Dataset entries

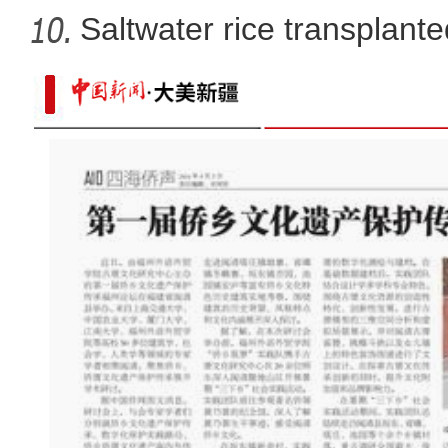
Saltwater rice transplante
【铸牢共同体 中华一家亲】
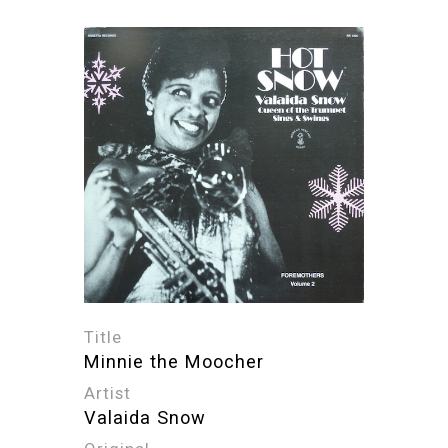
Title
Minnie the Moocher
Artist
Valaida Snow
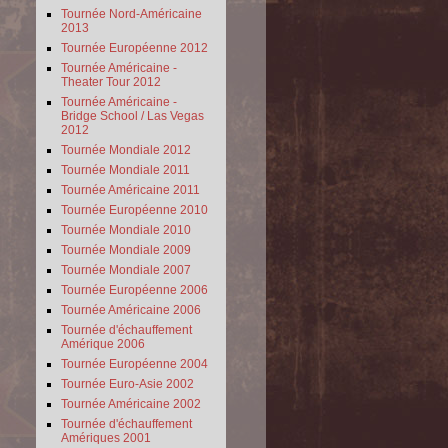
Tournée Nord-Américaine
2013
Tournée Européenne 2012
Tournée Américaine -
Theater Tour 2012
Tournée Américaine -
Bridge School / Las Vegas
2012
Tournée Mondiale 2012
Tournée Mondiale 2011
Tournée Américaine 2011
Tournée Européenne 2010
Tournée Mondiale 2010
Tournée Mondiale 2009
Tournée Mondiale 2007
Tournée Européenne 2006
Tournée Américaine 2006
Tournée d'échauffement
Amérique 2006
Tournée Européenne 2004
Tournée Euro-Asie 2002
Tournée Américaine 2002
Tournée d'échauffement
Amériques 2001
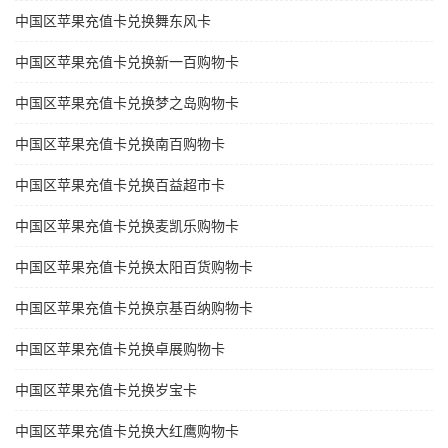
中国区苹果充值卡兑换舞东风卡
中国区苹果充值卡兑换新一百购物卡
中国区苹果充值卡兑换梦之岛购物卡
中国区苹果充值卡兑换南百购物卡
中国区苹果充值卡兑换百益超市卡
中国区苹果充值卡兑换麦凯乐购物卡
中国区苹果充值卡兑换太阳百货购物卡
中国区苹果充值卡兑换京基百纳购物卡
中国区苹果充值卡兑换卓展购物卡
中国区苹果充值卡兑换岁宝卡
中国区苹果充值卡兑换大红鹰购物卡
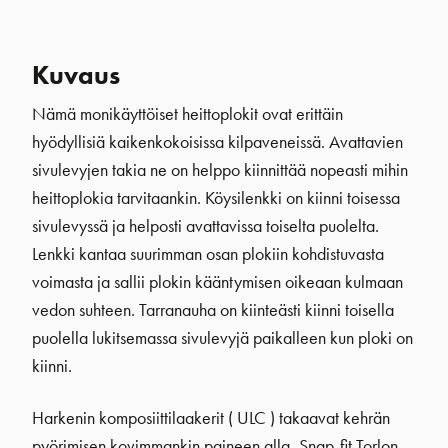
Kuvaus
Nämä monikäyttöiset heittoplokit ovat erittäin
hyödyllisiä kaikenkokoisissa kilpaveneissä. Avattavien
sivulevyjen takia ne on helppo kiinnittää nopeasti mihin
heittoplokia tarvitaankin. Köysilenkki on kiinni toisessa
sivulevyssä ja helposti avattavissa toiselta puolelta.
Lenkki kantaa suurimman osan plokiin kohdistuvasta
voimasta ja sallii plokin kääntymisen oikeaan kulmaan
vedon suhteen. Tarranauha on kiinteästi kiinni toisella
puolella lukitsemassa sivulevyjä paikalleen kun ploki on
kiinni.
Harkenin komposiittilaakerit ( ULC ) takaavat kehrän
pyörimisen kovimmankin paineen alla, Snap-fit Torlon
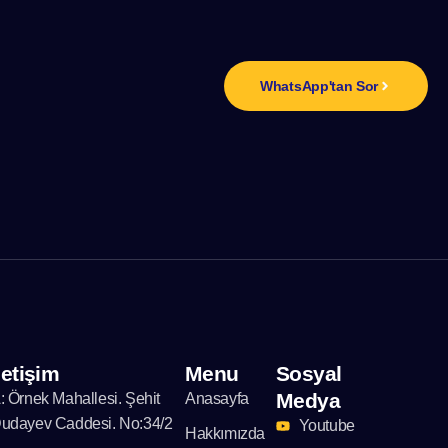
n
WhatsApp'tan Sor
letişim
Menu
Sosyal
Medya
: Örnek Mahallesi. Şehit
Anasayfa
udayev Caddesi. No:34/2
Youtube
Hakkımızda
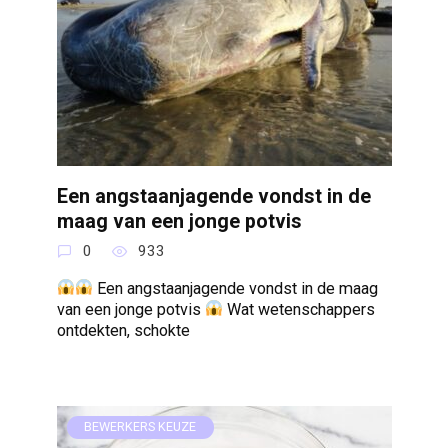
Een angstaanjagende vondst in de
maag van een jonge potvis
0
933
Een angstaanjagende vondst in de maag
van een jonge potvis
Wat wetenschappers
ontdekten, schokte
BEWERKERS KEUZE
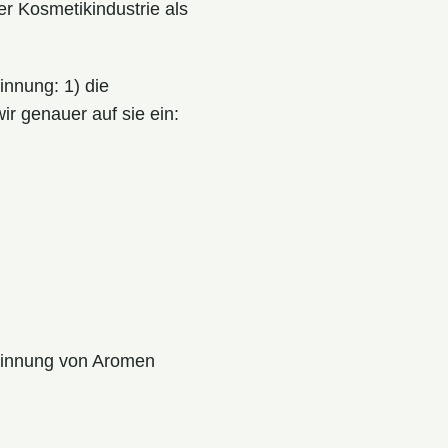
r Kosmetikindustrie als
innung: 1) die
ir genauer auf sie ein:
ewinnung von Aromen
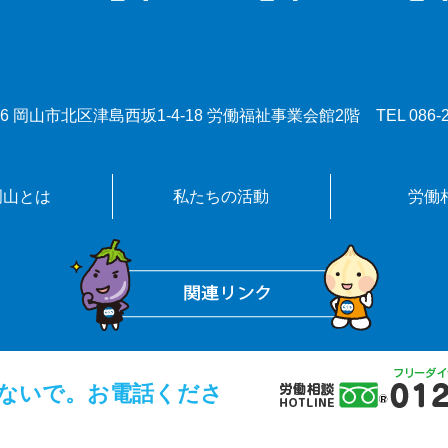
0086 岡山市北区津島西坂1-4-18 労働福祉事業会館2階
TEL
086-
岡山とは
私たちの活動
労働
ないで。お電話くださ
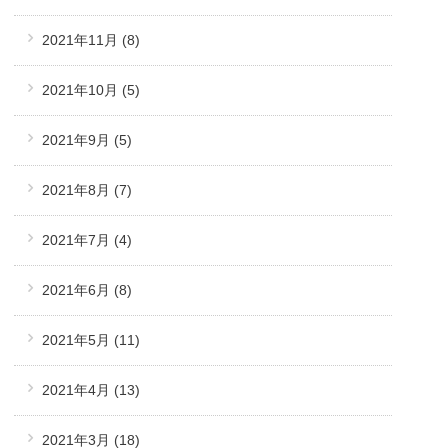
2021年11月
(8)
2021年10月
(5)
2021年9月
(5)
2021年8月
(7)
2021年7月
(4)
2021年6月
(8)
2021年5月
(11)
2021年4月
(13)
2021年3月
(18)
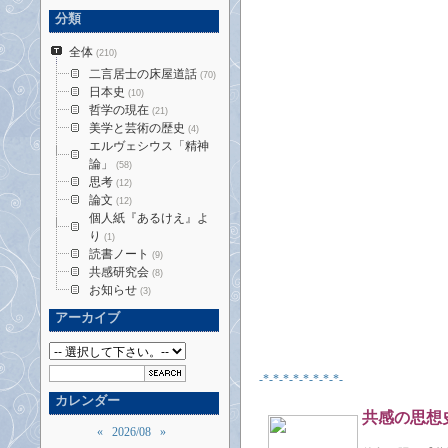
分類
全体
(210)
二言居士の床屋道話
(70)
日本史
(10)
哲学の現在
(21)
美学と芸術の歴史
(4)
エルヴェシウス「精神
論」
(58)
思考
(12)
論文
(12)
個人紙『あるけえ』よ
り
(1)
読書ノート
(9)
共感研究会
(8)
お知らせ
(3)
アーカイブ
-*-*-*-*-*-*-*-*-
カレンダー
共感の思想
«
2026/08
»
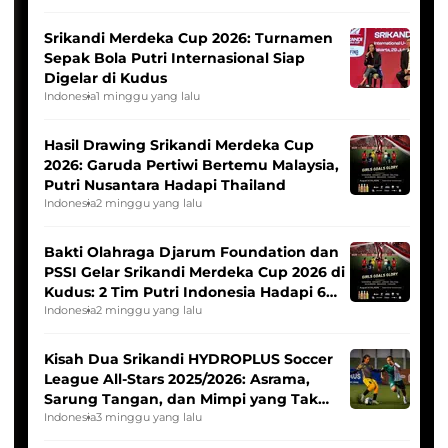
Srikandi Merdeka Cup 2026: Turnamen
Sepak Bola Putri Internasional Siap
Digelar di Kudus
Indonesia
1 minggu yang lalu
Hasil Drawing Srikandi Merdeka Cup
2026: Garuda Pertiwi Bertemu Malaysia,
Putri Nusantara Hadapi Thailand
Indonesia
2 minggu yang lalu
Bakti Olahraga Djarum Foundation dan
PSSI Gelar Srikandi Merdeka Cup 2026 di
Kudus: 2 Tim Putri Indonesia Hadapi 6
Tim Asia
Indonesia
2 minggu yang lalu
Kisah Dua Srikandi HYDROPLUS Soccer
League All-Stars 2025/2026: Asrama,
Sarung Tangan, dan Mimpi yang Tak
Pernah Padam
Indonesia
3 minggu yang lalu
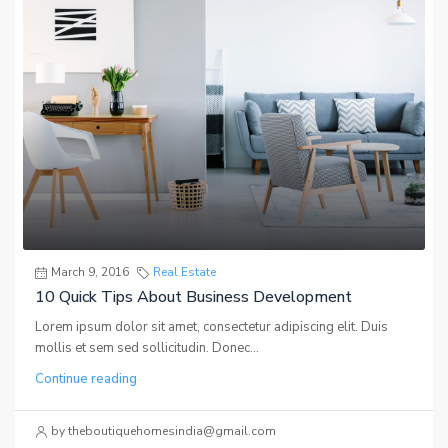
March 9, 2016
Real Estate
10 Quick Tips About Business Development
Lorem ipsum dolor sit amet, consectetur adipiscing elit. Duis
mollis et sem sed sollicitudin. Donec...
Continue reading
by theboutiquehomesindia@gmail.com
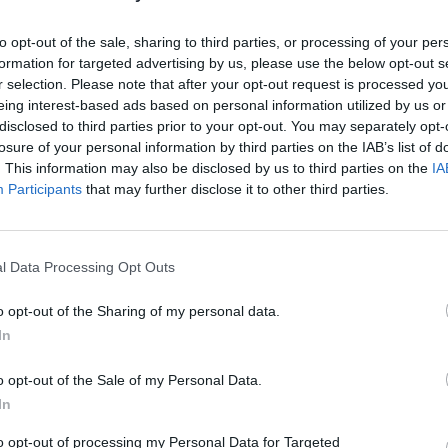
joja, kad buvo planuojama užsieniečius įstumti į
K. 
jau
ietuvos pasieniečiai.
to opt-out of the sale, sharing to third parties, or processing of your per
formation for targeted advertising by us, please use the below opt-out s
buv
r selection. Please note that after your opt-out request is processed y
žen
SAT)
Migrantai iš Baltarusijos
eing interest-based ads based on personal information utilized by us or
disclosed to third parties prior to your opt-out. You may separately opt-
losure of your personal information by third parties on the IAB’s list of
Lietuvos ir Baltarusijos pasienis
tik Lrytas.TV
. This information may also be disclosed by us to third parties on the
IA
Participants
that may further disclose it to other third parties.
l Data Processing Opt Outs
Visi įrašai
o opt-out of the Sharing of my personal data.
In
00:21:19
žo į
„Žinios“ 2026-08-08
jo
Laidos
|
Žinios
o opt-out of the Sale of my Personal Data.
In
to opt-out of processing my Personal Data for Targeted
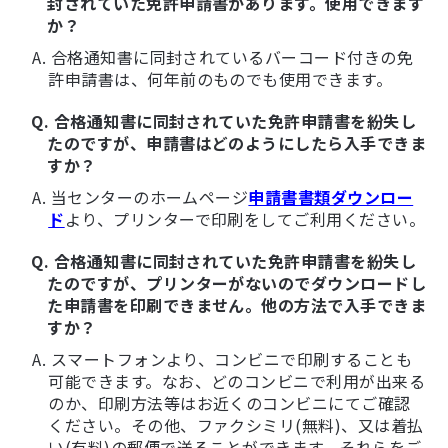
封されていた免許申請書があります。使用できます
か？
A. 合格通知書に同封されているバーコード付きの免
許申請書は、何年前のものでも使用できます。
Q. 合格通知書に同封されていた免許申請書を紛失し
たのですが、申請書はどのようにしたら入手できま
すか？
A. 当センターのホームページ
申請書書類ダウンロー
ド
より、プリンターで印刷をしてご利用ください。
Q. 合格通知書に同封されていた免許申請書を紛失し
たのですが、プリンターがないのでダウンロードし
た申請書を印刷できません。他の方法で入手できま
すか？
A. スマートフォンより、コンビニで印刷することも
可能できます。なお、どのコンビニで利用が出来る
のか、印刷方法等はお近くのコンビニにてご確認
ください。その他、ファクシミリ(無料)、又は着払
い(有料)の郵便で送ることができます。それらをご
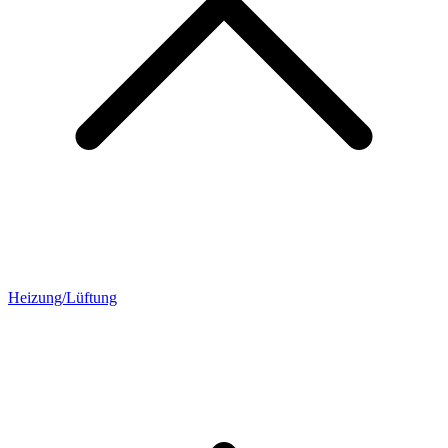
Heizung/Lüftung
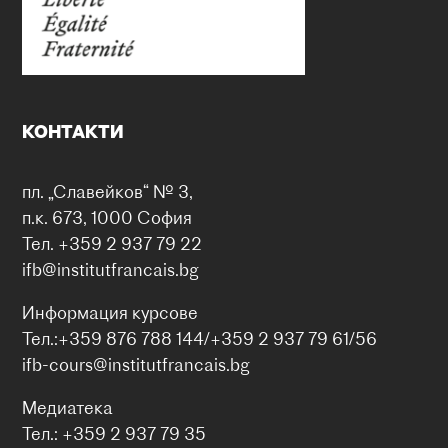
КОНТАКТИ
пл. „Славейков“ № 3,
п.к. 673, 1000 София
Тел. +359 2 937 79 22
ifb@institutfrancais.bg
Информация курсове
Тел.:+359 876 788 144/+359 2 937 79 61/56
ifb-cours@institutfrancais.bg
Медиатека
Тел.: +359 2 937 79 35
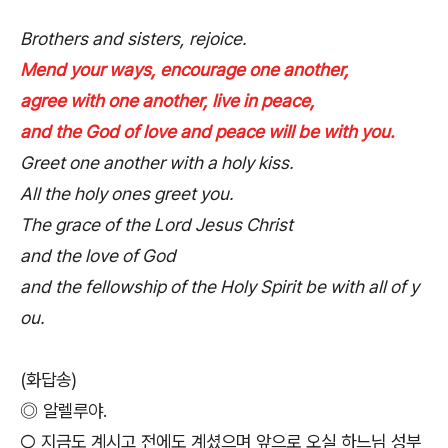
Brothers and sisters, rejoice.
Mend your ways, encourage one another,
agree with one another, live in peace,
and the God of love and peace will be with you.
Greet one another with a holy kiss.
All the holy ones greet you.
The grace of the Lord Jesus Christ
and the love of God
and the fellowship of the Holy Spirit be with all of y
ou.
(화답송)
◎ 알렐루야.
○ 지금도 계시고 전에도 계셨으며 앞으로 오실 하느님 성부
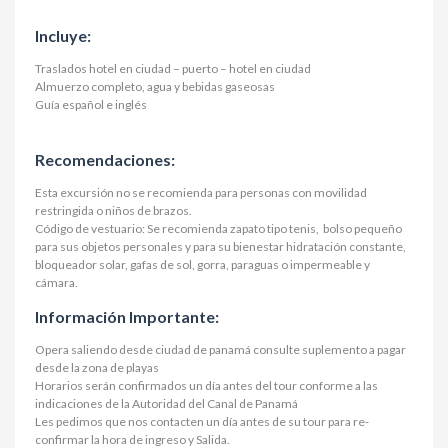
Incluye:
Traslados hotel en ciudad – puerto – hotel en ciudad
Almuerzo completo, agua y bebidas gaseosas
Guía español e inglés
Recomendaciones:
Esta excursión no se recomienda para personas con movilidad
restringida o niños de brazos.
Código de vestuario: Se recomienda zapato tipo tenis, bolso pequeño
para sus objetos personales y para su bienestar hidratación constante,
bloqueador solar, gafas de sol, gorra, paraguas o impermeable y
cámara.
Información Importante:
Opera saliendo desde ciudad de panamá consulte suplemento a pagar
desde la zona de playas
Horarios serán confirmados un día antes del tour conforme a las
indicaciones de la Autoridad del Canal de Panamá
Les pedimos que nos contacten un día antes de su tour para re-
confirmar la hora de ingreso y Salida.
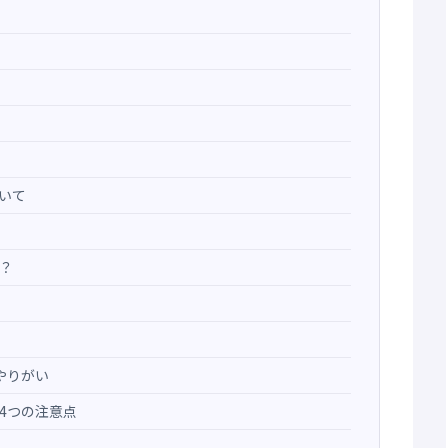
いて
？
やりがい
4つの注意点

Work task
Pictures aside, retype all of the entries word for word.

Task answer
Saltwater rice transplante
【铸牢共同体 中华一家亲】
Title
Minnie the Moocher
Artist
Valaida Snow
Tournée Nord-Américaine
2013
Tournée Européenne 2012
Tournée Américaine -
Theater Tour 2012
Tournée Américaine -
Bridge School / Las Vegas
2012
Tournée Mondiale 2012
Tournée Mondiale 2011
Tournée Américaine 2011
Tournée Européenne 2010
Tournée Mondiale 2010
Tournée Mondiale 2009
Tournée Mondiale 2007
Tournée Européenne 2006
Tournée Américaine 2006
Tournée d'échauffement
Amérique 2006
Tournée Européenne 2004
Tournée Euro-Asie 2002
Tournée Américaine 2002
Tournée d'échauffement
Amériques 2001
中国区苹果充值卡兑换舞东风卡
中国区苹果充值卡兑换新一百购物卡
中国区苹果充值卡兑换梦之岛购物卡
中国区苹果充值卡兑换南百购物卡
中国区苹果充值卡兑换百益超市卡
中国区苹果充值卡兑换麦凯乐购物卡
中国区苹果充值卡兑换太阳百货购物卡
中国区苹果充值卡兑换京基百纳购物卡
中国区苹果充值卡兑换卓展购物卡
中国区苹果充值卡兑换岁宝卡
中国区苹果充值卡兑换大红鹰购物卡
Kuvaus
Nämä monikäyttöiset heittoplokit ovat erittäin
hyödyllisiä kaikenkokoisissa kilpaveneissä. Avattavien
sivulevyjen takia ne on helppo kiinnittää nopeasti mihin
heittoplokia tarvitaankin. Köysilenkki on kiinni toisessa
sivulevyssä ja helposti avattavissa toiselta puolelta.
Lenkki kantaa suurimman osan plokiin kohdistuvasta
voimasta ja sallii plokin kääntymisen oikeaan kulmaan
vedon suhteen. Tarranauha on kiinteästi kiinni toisella
puolella lukitsemassa sivulevyjä paikalleen kun ploki on
kiinni.
Harkenin komposiittilaakerit ( ULC ) takaavat kehrän
pyörimisen kovimmankin paineen alla, Snap-fit Torlon
n
WhatsApp'tan Sor
letişim
Menu
Sosyal
Medya
: Örnek Mahallesi. Şehit
Anasayfa
udayev Caddesi. No:34/2
Youtube
Hakkımızda
Een angstaanjagende vondst in de
maag van een jonge potvis
0
933
Een angstaanjagende vondst in de maag
van een jonge potvis
Wat wetenschappers
ontdekten, schokte
BEWERKERS KEUZE
r Kosmetikindustrie als
innung: 1) die
ir genauer auf sie ein:
ewinnung von Aromen
0086 岡山市北区津島西坂1-4-18 労働福祉事業会館2階
TEL
086-
岡山とは
私たちの活動
労働
ないで。お電話くださ
2021年11月
(8)
2021年10月
(5)
2021年9月
(5)
2021年8月
(7)
2021年7月
(4)
2021年6月
(8)
2021年5月
(11)
2021年4月
(13)
2021年3月
(18)
分類
全体
(210)
二言居士の床屋道話
(70)
日本史
(10)
哲学の現在
(21)
美学と芸術の歴史
(4)
エルヴェシウス「精神
論」
(58)
思考
(12)
論文
(12)
個人紙『あるけえ』よ
り
(1)
読書ノート
(9)
共感研究会
(8)
お知らせ
(3)
アーカイブ
-*-*-*-*-*-*-*-*-
カレンダー
共感の思想
«
2026/08
»
Srikandi Merdeka Cup 2026: Turnamen
Sepak Bola Putri Internasional Siap
Digelar di Kudus
Indonesia
1 minggu yang lalu
Hasil Drawing Srikandi Merdeka Cup
2026: Garuda Pertiwi Bertemu Malaysia,
Putri Nusantara Hadapi Thailand
Indonesia
2 minggu yang lalu
Bakti Olahraga Djarum Foundation dan
PSSI Gelar Srikandi Merdeka Cup 2026 di
Kudus: 2 Tim Putri Indonesia Hadapi 6
Tim Asia
Indonesia
2 minggu yang lalu
Kisah Dua Srikandi HYDROPLUS Soccer
League All-Stars 2025/2026: Asrama,
Sarung Tangan, dan Mimpi yang Tak
Pernah Padam
Indonesia
3 minggu yang lalu
March 9, 2016
Real Estate
10 Quick Tips About Business Development
Lorem ipsum dolor sit amet, consectetur adipiscing elit. Duis
mollis et sem sed sollicitudin. Donec...
Continue reading
by theboutiquehomesindia@gmail.com
joja, kad buvo planuojama užsieniečius įstumti į
K. 
jau
ietuvos pasieniečiai.
to opt-out of the sale, sharing to third parties, or processing of your per
formation for targeted advertising by us, please use the below opt-out s
buv
r selection. Please note that after your opt-out request is processed y
žen
SAT)
Migrantai iš Baltarusijos
eing interest-based ads based on personal information utilized by us or
disclosed to third parties prior to your opt-out. You may separately opt-
losure of your personal information by third parties on the IAB’s list of
Lietuvos ir Baltarusijos pasienis
tik Lrytas.TV
. This information may also be disclosed by us to third parties on the
IA
Participants
that may further disclose it to other third parties.
l Data Processing Opt Outs
Visi įrašai
o opt-out of the Sharing of my personal data.
In
00:21:19
žo į
„Žinios“ 2026-08-08
jo
Laidos
|
Žinios
o opt-out of the Sale of my Personal Data.
In
to opt-out of processing my Personal Data for Targeted
封されていた免許申請書があります。使用できます
か？
A. 合格通知書に同封されているバーコード付きの免
許申請書は、何年前のものでも使用できます。
Q. 合格通知書に同封されていた免許申請書を紛失し
たのですが、申請書はどのようにしたら入手できま
すか？
A. 当センターのホームページ
申請書書類ダウンロー
ド
より、プリンターで印刷をしてご利用ください。
Q. 合格通知書に同封されていた免許申請書を紛失し
たのですが、プリンターがないのでダウンロードし
た申請書を印刷できません。他の方法で入手できま
すか？
A. スマートフォンより、コンビニで印刷することも
可能できます。なお、どのコンビニで利用が出来る
のか、印刷方法等はお近くのコンビニにてご確認
ください。その他、ファクシミリ(無料)、又は着払
い(有料)の郵便で送ることができます。それらをご
Heizung/Lüftung
КОНТАКТИ
пл. „Славейков“ № 3,
п.к. 673, 1000 София
Тел. +359 2 937 79 22
ifb@institutfrancais.bg
Информация курсове
Тел.:+359 876 788 144/+359 2 937 79 61/56
ifb-cours@institutfrancais.bg
Медиатека
Тел.: +359 2 937 79 35
Brothers and sisters, rejoice.
Mend your ways, encourage one another,
agree with one another, live in peace,
and the God of love and peace will be with you.
Greet one another with a holy kiss.
All the holy ones greet you.
The grace of the Lord Jesus Christ
and the love of God
and the fellowship of the Holy Spirit be with all of y
ou.
(화답송)
◎ 알렐루야.
○ 지금도 계시고 전에도 계셨으며 앞으로 오실 하느님 성부
Incluye:
Traslados hotel en ciudad – puerto – hotel en ciudad
Almuerzo completo, agua y bebidas gaseosas
Guía español e inglés
Recomendaciones:
Esta excursión no se recomienda para personas con movilidad
restringida o niños de brazos.
Código de vestuario: Se recomienda zapato tipo tenis, bolso pequeño
para sus objetos personales y para su bienestar hidratación constante,
bloqueador solar, gafas de sol, gorra, paraguas o impermeable y
cámara.
Información Importante:
Opera saliendo desde ciudad de panamá consulte suplemento a pagar
desde la zona de playas
Horarios serán confirmados un día antes del tour conforme a las
indicaciones de la Autoridad del Canal de Panamá
Les pedimos que nos contacten un día antes de su tour para re-
confirmar la hora de ingreso y Salida.
いて
？
やりがい
4つの注意点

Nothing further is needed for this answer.